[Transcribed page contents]
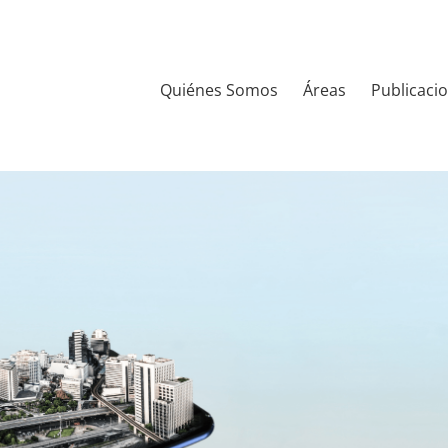
Quiénes Somos
Áreas
Publicaci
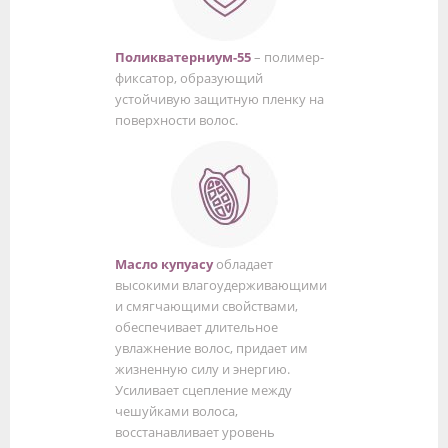
Поликватерниум-55
– полимер-
фиксатор, образующий
устойчивую защитную пленку на
поверхности волос.
Масло купуасу
обладает
высокими влагоудерживающими
и смягчающими свойствами,
обеспечивает длительное
увлажнение волос, придает им
жизненную силу и энергию.
Усиливает сцепление между
чешуйками волоса,
восстанавливает уровень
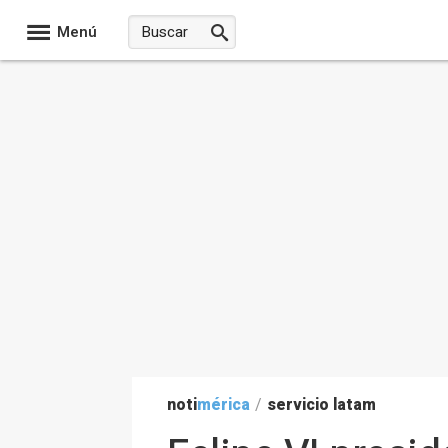
Menú
noti
mérica
/
servicio latam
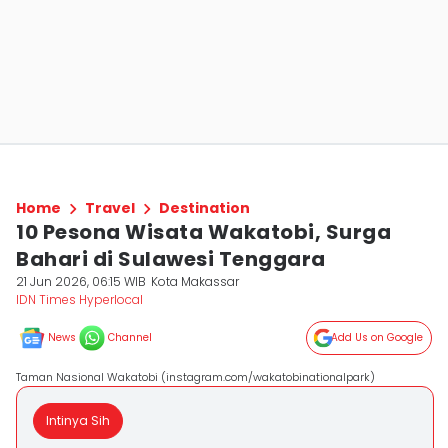
Home
Travel
Destination
10 Pesona Wisata Wakatobi, Surga
Bahari di Sulawesi Tenggara
21 Jun 2026, 06:15 WIB
Kota Makassar
IDN Times Hyperlocal
News
Channel
Add Us on Google
Taman Nasional Wakatobi (instagram.com/wakatobinationalpark)
Intinya Sih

• [Work to complete]
When the line containing "устойчивую защитную пленку на" has been located, retype it and each line after it through the end of the records, excluding the pictures and adding nothing else.

• [Answer below]
устойчивую защитную пленку на
поверхности волос.
Масло купуасу
обладает
высокими влагоудерживающими
и смягчающими свойствами,
обеспечивает длительное
увлажнение волос, придает им
жизненную силу и энергию.
Усиливает сцепление между
чешуйками волоса,
восстанавливает уровень
Menú
noti
mérica
/
servicio latam
Home
Travel
Destination
10 Pesona Wisata Wakatobi, Surga
Bahari di Sulawesi Tenggara
21 Jun 2026, 06:15 WIB
Kota Makassar
IDN Times Hyperlocal
News
Channel
Add Us on Google
Taman Nasional Wakatobi (instagram.com/wakatobinationalpark)
Intinya Sih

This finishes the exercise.